The AI Value Chain and AI Technology ETFs
Checking ETF Holdings Is Essential
From Equity ETFs to Covered Call Structures
Investor buying has been heavily concentrated in newly listed AI-related ETFs. Among ETFs listed in Korea, 23 products include “AI” in their names. Excluding three actively managed ETFs that use AI in portfolio management—FOCUS AI Korea Active, WOORI AI ESG Active, and TIGER AI Korea Growth Active—the total rises to 24 AI-focused ETFs when recently listed ACE AI Value Chain series products and Nvidia bond-balanced ETFs are included.

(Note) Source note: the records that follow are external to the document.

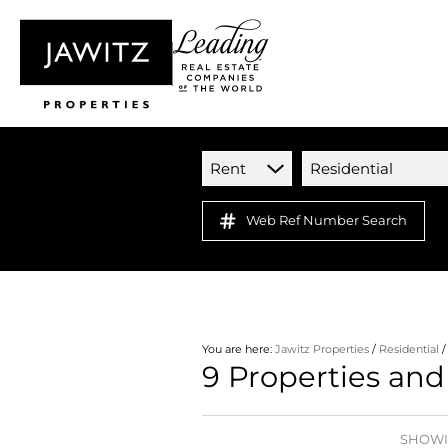
Rent
Residential
Web Ref Number Search
You are here:
Jawitz Properties
/
Residential
9
Properties and
SHOWIN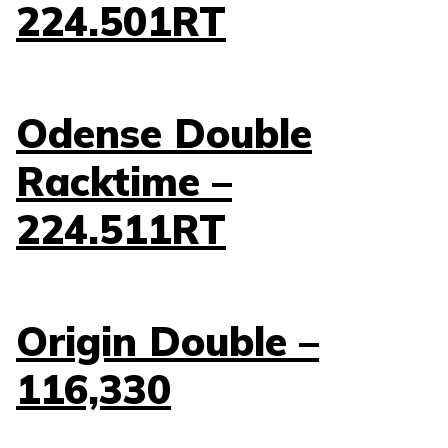
224.501RT
Odense Double
Racktime –
224.511RT
Origin Double –
116,330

Nine AI ETFs were listed in 2023, but by June 2024, ten new products had already been launched, surpassing the total number listed in the previous full year. Notably, both portfolio composition and product structure are evolving rapidly—from AI semiconductors to the broader AI value chain, and from pure equity exposure to covered call strategies.
From a portfolio perspective, AI ETFs can broadly be categorized into AI semiconductors, AI value chain, and AI technology (AI tech). The single most representative stock across AI ETFs is unquestionably Nvidia (NVDA). Parallel computing is essential for artificial intelligence, and Nvidia’s GPUs lie at the heart of that process. ETFs that explicitly include Nvidia in their names—ACE Nvidia Value Chain Active and ACE Nvidia Bond Balanced—allocate approximately 18% and 29%, respectively, to Nvidia shares.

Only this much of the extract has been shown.